As my business flourished, I bought a small flat in Salt Lake and a car. My son and daughter went to good schools. I began rebuilding my life brick by brick.
I should have been happy and contented. But there was a strange vacuum within me. I wanted a new beginning. I felt I had outgrown Kolkata and wanted to explore the world beyond the city. So on a whim, we packed our belongings and headed for New Delhi.
I had seen street children at close quarters during the two months I spent at Sealdah railway station and wanted to help them. As luck would have it, even as were settling down in Delhi, I saw a newspaper advertisement calling for a coordinator for a new project on street children. It was launched by a trust set up by popular filmmaker Mira Nair from the earnings of her successful film on street kids, ‘Salaam Bombay’. I applied and was hired.
While I was working for Nair’s Salaam Balak Trust, a journalist and documentary-maker called Jugnu Ramaswamy came to film our project. Over the course of a few months, we fell in love soon and got married.
Jugnu and I decided to set up our own NGO, Street Survivors of India (SSI). A policeman gave us the terrace of his police outpost in a slum for literacy classes. SSI’s aim was to keep as many of the local children as possible off the street, away from crime, and to give them a little bit of a head start. We offered them basic lessons in language, maths and science. The kind policeman even issued identity cards to the boys to stop his men from arresting them.

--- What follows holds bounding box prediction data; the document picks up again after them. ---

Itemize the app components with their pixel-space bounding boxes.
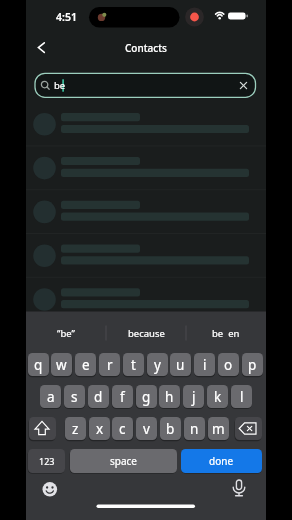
button[interactable]: e bbox=[75, 353, 96, 376]
staticText: because bbox=[128, 327, 165, 340]
button[interactable]: space bbox=[70, 449, 177, 473]
button[interactable] bbox=[35, 73, 255, 97]
staticText: n bbox=[190, 420, 199, 438]
staticText: p bbox=[248, 356, 257, 374]
staticText: g bbox=[142, 388, 151, 406]
button[interactable] bbox=[26, 190, 266, 233]
staticText: x bbox=[96, 420, 104, 438]
button[interactable]: m bbox=[208, 417, 229, 440]
button[interactable] bbox=[26, 103, 266, 146]
button[interactable]: l bbox=[231, 385, 252, 408]
button[interactable]: done bbox=[181, 449, 262, 473]
button[interactable]: x bbox=[89, 417, 110, 440]
button[interactable]: r bbox=[99, 353, 120, 376]
staticText: h bbox=[165, 388, 174, 406]
button[interactable]: s bbox=[64, 385, 85, 408]
staticText: b bbox=[166, 420, 175, 438]
staticText: space bbox=[110, 454, 137, 468]
staticText: Contacts bbox=[125, 41, 167, 54]
button[interactable]: be en bbox=[186, 324, 266, 343]
button[interactable]: p bbox=[242, 353, 263, 376]
button[interactable]: b bbox=[160, 417, 181, 440]
staticText: r bbox=[107, 356, 113, 374]
button[interactable]: k bbox=[207, 385, 228, 408]
staticText: f bbox=[120, 388, 125, 406]
button[interactable]: u bbox=[170, 353, 191, 376]
staticText: i bbox=[203, 356, 207, 374]
button[interactable] bbox=[229, 480, 249, 500]
button[interactable]: j bbox=[183, 385, 204, 408]
button[interactable]: y bbox=[147, 353, 168, 376]
staticText: d bbox=[94, 388, 103, 406]
staticText: u bbox=[176, 356, 185, 374]
staticText: m bbox=[212, 420, 225, 438]
button[interactable]: z bbox=[65, 417, 86, 440]
button[interactable]: f bbox=[112, 385, 133, 408]
button[interactable]: c bbox=[112, 417, 133, 440]
button[interactable]: v bbox=[136, 417, 157, 440]
button[interactable] bbox=[40, 480, 60, 500]
staticText: be bbox=[54, 79, 66, 92]
staticText: 4:51 bbox=[56, 10, 77, 24]
staticText: o bbox=[224, 356, 233, 374]
button[interactable] bbox=[26, 278, 266, 321]
button[interactable] bbox=[26, 146, 266, 189]
staticText: v bbox=[143, 420, 150, 438]
staticText: a bbox=[47, 388, 55, 406]
staticText: “be” bbox=[57, 327, 75, 340]
button[interactable]: g bbox=[136, 385, 157, 408]
staticText: l bbox=[240, 388, 244, 406]
staticText: y bbox=[154, 356, 161, 374]
button[interactable] bbox=[235, 417, 262, 440]
button[interactable]: w bbox=[51, 353, 72, 376]
button[interactable]: n bbox=[184, 417, 205, 440]
staticText: z bbox=[72, 420, 79, 438]
button[interactable]: a bbox=[40, 385, 61, 408]
staticText: 123 bbox=[39, 455, 55, 467]
staticText: j bbox=[192, 388, 196, 406]
staticText: s bbox=[71, 388, 78, 406]
staticText: done bbox=[209, 454, 234, 468]
staticText: c bbox=[119, 420, 126, 438]
staticText: be en bbox=[212, 327, 240, 340]
staticText: k bbox=[214, 388, 222, 406]
staticText: t bbox=[131, 356, 136, 374]
button[interactable]: t bbox=[123, 353, 144, 376]
staticText: e bbox=[82, 356, 90, 374]
button[interactable]: d bbox=[88, 385, 109, 408]
button[interactable] bbox=[26, 234, 266, 277]
button[interactable]: “be” bbox=[26, 324, 106, 343]
button[interactable]: i bbox=[194, 353, 215, 376]
staticText: q bbox=[34, 356, 43, 374]
button[interactable]: o bbox=[218, 353, 239, 376]
button[interactable]: q bbox=[28, 353, 49, 376]
button[interactable]: because bbox=[106, 324, 186, 343]
button[interactable] bbox=[29, 417, 56, 440]
button[interactable] bbox=[32, 38, 52, 58]
staticText: w bbox=[56, 356, 67, 374]
button[interactable]: h bbox=[159, 385, 180, 408]
button[interactable]: 123 bbox=[28, 449, 65, 473]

Unfortunately, after eight years, the slum – including the police outpost – was suddenly demolished to create prime commercial space. But, at another level, it set the stage for the fulfillment of my childhood dream of establishing an English-medium school in my native Katna in West Bengal.
We invested our life’s savings in Jagriti Public School in 1998. Jugnu even sold his house in Delhi to fund our dream project.

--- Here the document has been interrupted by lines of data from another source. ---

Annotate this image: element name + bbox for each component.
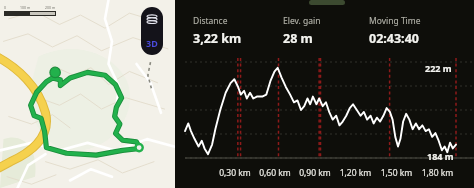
button[interactable]: Elev. gain [283, 15, 369, 47]
staticText: 28 m [283, 30, 313, 47]
staticText: 0 [4, 5, 7, 10]
button[interactable]: Moving Time [369, 15, 464, 47]
staticText: 02:43:40 [369, 30, 419, 47]
button[interactable]: Distance [193, 15, 283, 47]
staticText: 100 m [20, 5, 31, 10]
staticText: 1,80 km [417, 167, 458, 179]
staticText: 200 m [45, 5, 56, 10]
staticText: 3D [146, 37, 158, 49]
staticText: Moving Time [369, 15, 421, 27]
button[interactable]: 3D [141, 31, 163, 55]
staticText: 0,60 km [255, 167, 295, 179]
staticText: Distance [193, 15, 228, 27]
staticText: 0,30 km [215, 167, 255, 179]
button[interactable]: Map layers [141, 7, 163, 31]
staticText: 1,50 km [376, 167, 417, 179]
staticText: 3,22 km [193, 30, 242, 47]
staticText: 184 m [427, 150, 454, 162]
staticText: 1,20 km [335, 167, 376, 179]
staticText: 0,90 km [295, 167, 335, 179]
staticText: 222 m [425, 62, 452, 74]
staticText: Elev. gain [283, 15, 321, 27]
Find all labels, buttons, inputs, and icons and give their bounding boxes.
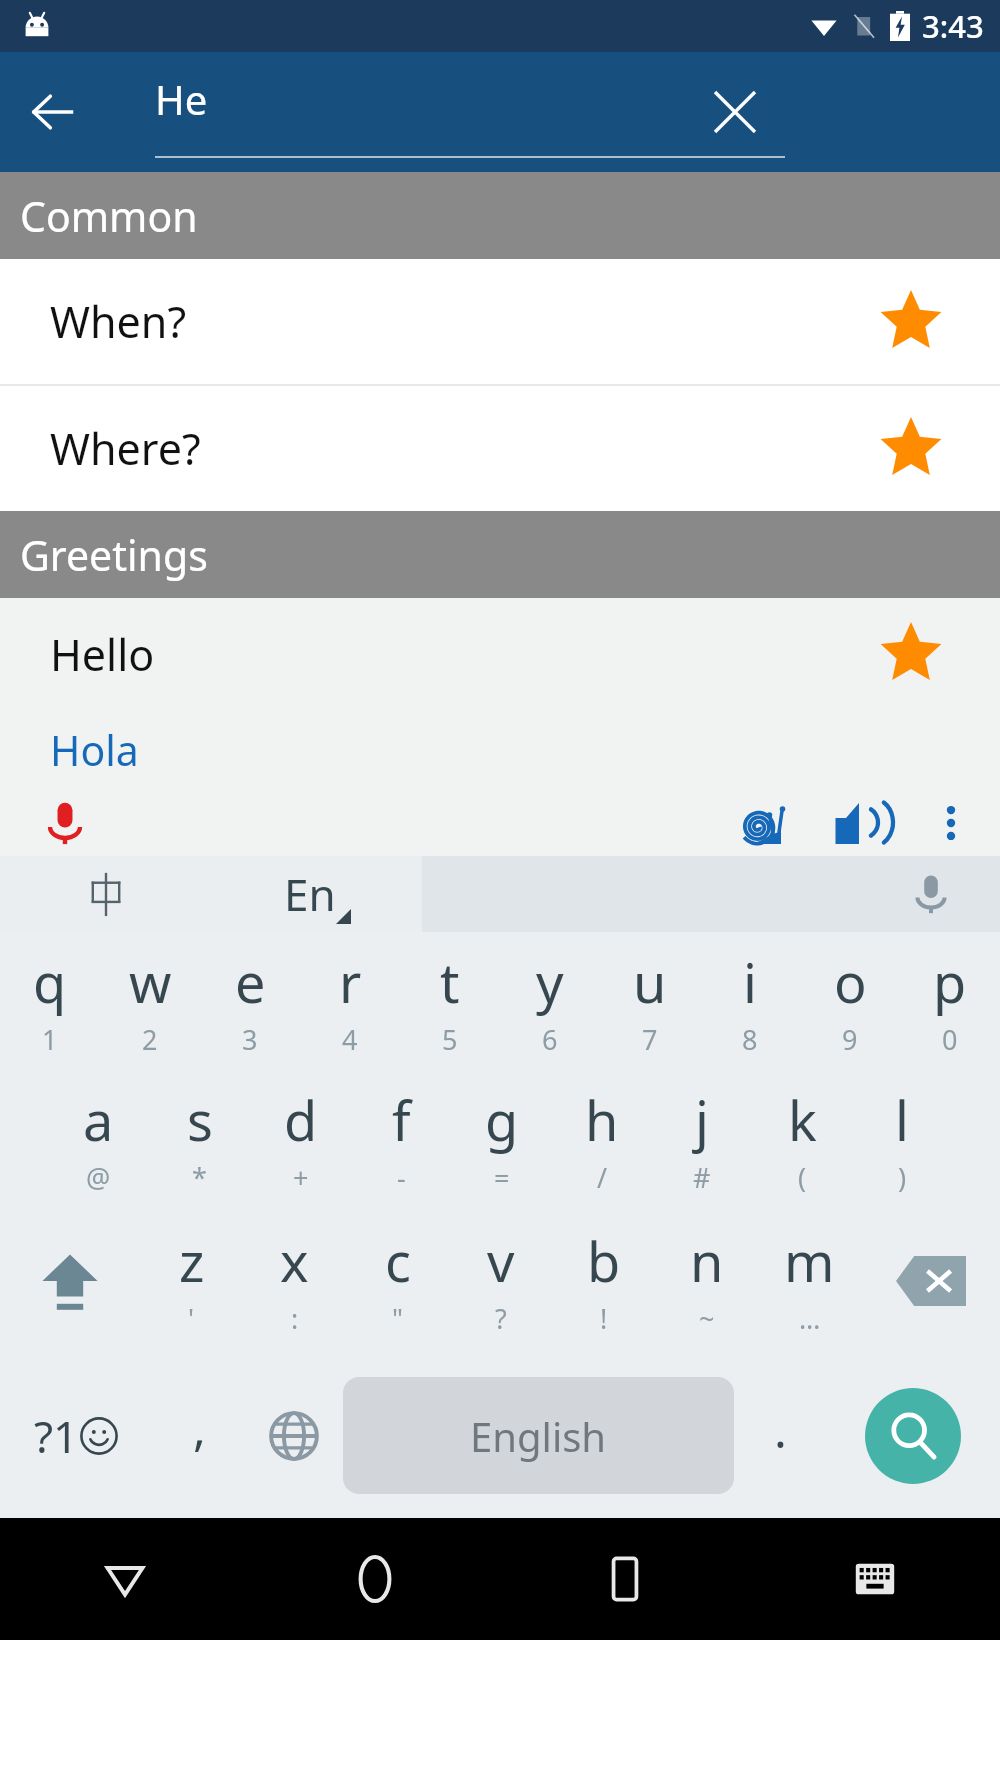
button[interactable]: Back	[20, 79, 86, 145]
staticText: 9	[842, 1021, 858, 1058]
button[interactable]: When?	[0, 259, 1000, 384]
button[interactable]: i	[700, 932, 800, 1070]
button[interactable]: Chinese input	[0, 856, 212, 932]
button[interactable]: Shift	[0, 1208, 140, 1353]
button[interactable]: d	[250, 1070, 351, 1208]
button[interactable]: x	[243, 1208, 346, 1353]
button[interactable]: Change language	[245, 1353, 343, 1518]
button[interactable]: .	[734, 1353, 826, 1518]
staticText: j	[695, 1083, 709, 1157]
button[interactable]: u	[600, 932, 700, 1070]
staticText: q	[33, 945, 67, 1019]
staticText: .	[774, 1397, 787, 1462]
button[interactable]: Greetings	[0, 511, 1000, 598]
button[interactable]: s	[149, 1070, 250, 1208]
staticText: r	[339, 945, 362, 1019]
button[interactable]: m	[758, 1208, 861, 1353]
staticText: 3:43	[922, 5, 984, 47]
staticText: c	[385, 1224, 411, 1298]
staticText: When?	[50, 292, 187, 351]
button[interactable]: Favorite When?	[872, 283, 950, 361]
button[interactable]: t	[400, 932, 500, 1070]
button[interactable]: Clear query	[700, 77, 770, 147]
button[interactable]: e	[200, 932, 300, 1070]
staticText: ~	[699, 1300, 715, 1337]
button[interactable]: j	[652, 1070, 752, 1208]
staticText: '	[188, 1300, 195, 1337]
staticText: p	[933, 945, 967, 1019]
staticText: b	[587, 1224, 621, 1298]
staticText: En	[284, 864, 336, 924]
staticText: s	[187, 1083, 213, 1157]
staticText: 2	[142, 1021, 158, 1058]
button[interactable]: n	[655, 1208, 758, 1353]
button[interactable]: Favorite Hello	[872, 615, 950, 693]
staticText: Greetings	[20, 527, 208, 583]
button[interactable]: Backspace	[861, 1208, 1000, 1353]
staticText: #	[693, 1159, 711, 1196]
button[interactable]: ,	[153, 1353, 245, 1518]
staticText: (	[798, 1159, 807, 1196]
staticText: k	[788, 1083, 817, 1157]
staticText: n	[690, 1224, 724, 1298]
staticText: :	[291, 1300, 299, 1337]
staticText: "	[392, 1300, 404, 1337]
button[interactable]: Back	[0, 1518, 250, 1640]
button[interactable]: En	[212, 856, 422, 932]
staticText: =	[494, 1159, 510, 1196]
button[interactable]: Record	[36, 794, 94, 852]
button[interactable]: f	[351, 1070, 452, 1208]
button[interactable]: Symbols and emoji	[0, 1353, 153, 1518]
staticText: )	[898, 1159, 907, 1196]
button[interactable]: o	[800, 932, 900, 1070]
staticText: He	[155, 72, 208, 126]
button[interactable]: Voice input	[422, 856, 1000, 932]
button[interactable]: Recent apps	[500, 1518, 750, 1640]
button[interactable]: Home	[250, 1518, 500, 1640]
staticText: t	[440, 945, 460, 1019]
staticText: 4	[342, 1021, 358, 1058]
staticText: f	[392, 1083, 411, 1157]
button[interactable]: Voice input	[904, 867, 958, 921]
button[interactable]: Play audio	[828, 792, 890, 854]
button[interactable]: Hello	[0, 598, 1000, 856]
staticText: ?	[495, 1300, 507, 1337]
staticText: English	[470, 1409, 607, 1463]
button[interactable]: Common	[0, 172, 1000, 259]
button[interactable]: c	[346, 1208, 449, 1353]
button[interactable]: More options	[924, 796, 978, 850]
button[interactable]: English	[343, 1377, 734, 1494]
button[interactable]: v	[449, 1208, 552, 1353]
button[interactable]: z	[140, 1208, 243, 1353]
staticText: m	[784, 1224, 835, 1298]
staticText: i	[743, 945, 757, 1019]
button[interactable]: a	[48, 1070, 149, 1208]
staticText: y	[536, 945, 564, 1019]
staticText: 5	[442, 1021, 458, 1058]
button[interactable]: b	[552, 1208, 655, 1353]
button[interactable]: w	[100, 932, 200, 1070]
staticText: 1	[42, 1021, 58, 1058]
staticText: @	[86, 1159, 111, 1196]
button[interactable]: y	[500, 932, 600, 1070]
staticText: -	[397, 1159, 406, 1196]
staticText: 7	[642, 1021, 658, 1058]
button[interactable]: l	[852, 1070, 952, 1208]
button[interactable]: h	[552, 1070, 652, 1208]
staticText: Hola	[50, 722, 139, 778]
button[interactable]: Slow speech	[734, 792, 796, 854]
button[interactable]: Where?	[0, 386, 1000, 511]
button[interactable]: q	[0, 932, 100, 1070]
button[interactable]: Switch keyboard	[750, 1518, 1000, 1640]
staticText: /	[597, 1159, 608, 1196]
button[interactable]: p	[900, 932, 1000, 1070]
staticText: +	[293, 1159, 309, 1196]
button[interactable]: r	[300, 932, 400, 1070]
staticText: 0	[942, 1021, 958, 1058]
staticText: 8	[742, 1021, 758, 1058]
button[interactable]: Favorite Where?	[872, 410, 950, 488]
button[interactable]: Search	[826, 1353, 1000, 1518]
button[interactable]: k	[752, 1070, 852, 1208]
staticText: 6	[542, 1021, 558, 1058]
button[interactable]: g	[452, 1070, 552, 1208]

Today, the no-profit Jagriti Public School, imparts education to nearly 700 poor students from class one to 12. Experts say it’s a trail-blazer. It has been lauded nationally and internationally.

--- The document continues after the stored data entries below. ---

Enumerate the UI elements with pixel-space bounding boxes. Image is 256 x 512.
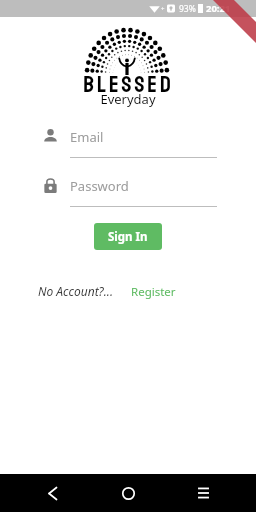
staticText: Sign In — [108, 229, 148, 245]
button[interactable]: Home — [110, 475, 146, 511]
button[interactable]: No Account?... — [38, 283, 113, 299]
staticText: 20:21 — [206, 2, 231, 15]
button[interactable]: Register — [131, 284, 176, 300]
staticText: 93% — [179, 3, 196, 15]
button[interactable]: Recent apps — [185, 475, 221, 511]
staticText: No Account?... — [38, 283, 113, 299]
staticText: + — [161, 5, 165, 13]
staticText: Email — [70, 128, 104, 146]
staticText: Everyday — [100, 90, 156, 108]
staticText: Password — [70, 177, 129, 195]
button[interactable]: Back — [34, 475, 70, 511]
button[interactable]: Sign In — [94, 223, 162, 250]
staticText: Register — [131, 284, 176, 300]
staticText: BLESSED — [83, 64, 174, 106]
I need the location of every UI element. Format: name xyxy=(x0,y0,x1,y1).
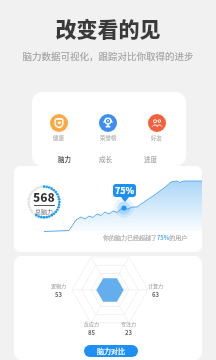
staticText: 85 xyxy=(88,328,96,337)
staticText: 荣誉榜 xyxy=(100,134,117,142)
staticText: 总脑力 xyxy=(35,207,54,216)
button[interactable]: 好友 xyxy=(141,114,173,142)
staticText: 53 xyxy=(55,290,63,299)
staticText: 脑力 xyxy=(58,154,71,163)
button[interactable]: 荣誉榜 xyxy=(92,114,124,142)
staticText: 专注力 xyxy=(121,320,137,327)
button[interactable]: 脑力 xyxy=(48,151,80,165)
staticText: 75% xyxy=(115,184,135,197)
staticText: 改变看的见 xyxy=(0,13,216,43)
staticText: 进度 xyxy=(144,154,157,163)
button[interactable]: 健康 xyxy=(43,114,75,142)
staticText: 反应力 xyxy=(84,320,100,327)
staticText: 23 xyxy=(125,328,133,337)
staticText: 脑力数据可视化，跟踪对比你取得的进步 xyxy=(0,49,216,63)
staticText: 63 xyxy=(152,290,160,299)
staticText: 健康 xyxy=(53,134,65,142)
staticText: 逻辑力 xyxy=(51,282,67,289)
staticText: 好友 xyxy=(151,134,163,142)
button[interactable]: 进度 xyxy=(134,151,166,165)
staticText: 568 xyxy=(33,188,55,205)
staticText: 脑力对比 xyxy=(97,346,125,356)
staticText: 你的脑力已经超越了75%的用户 xyxy=(103,233,188,242)
button[interactable]: 脑力对比 xyxy=(84,345,138,357)
staticText: 成长 xyxy=(99,154,112,163)
button[interactable]: 成长 xyxy=(89,151,121,165)
staticText: 计算力 xyxy=(148,282,164,289)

But life’s a mixed bag. In 2005, Jugnu suddenly succumbed to a massive cardiac arrest after laying the foundations of a grand and successful experiment. I still think of him every day and miss him.
Jagriti is a magnet for foreign interns and volunteers. On an average, we have six interns from USA, United Kingdom and other Western nations. Recently we had a Mexican girl. They teach as well as offer lessons in theatre, art, public speaking and music, among others.
Having suffered a lot, I also wanted to do something for women. I conceived Stree Shakti, or Women’s Power, now a flourishing company managed by over 1,400 less privileged women with an annual turnover of Rs 10 million. It is based in Murshidabad, in West Bengal. Initially, I revived Murshidabad’s dying kantha tradition to give them an income. Kantha is an embroidery technique used to make comforters or light quilts created by stitching together layers of old saris. Our kantha products are now objects of desire in Delhi, Kolkata, Iran and Milan. They are sold in outlets in Delhi, Kolkata and also exported.
Stree Shakti has also become a forum for counseling and settling family disputes.
Now both my children are married and well settled and I’m a happy grandmother too.
I’m no longer a city slicker – most of my days are spent in Katna with my rural projects. I have learnt that in life there are no full stops. There are commas, though. And as in films, plays or operas, there is an interval, or recess between two parts, in life too. In my case, I must say that my second half is my better half!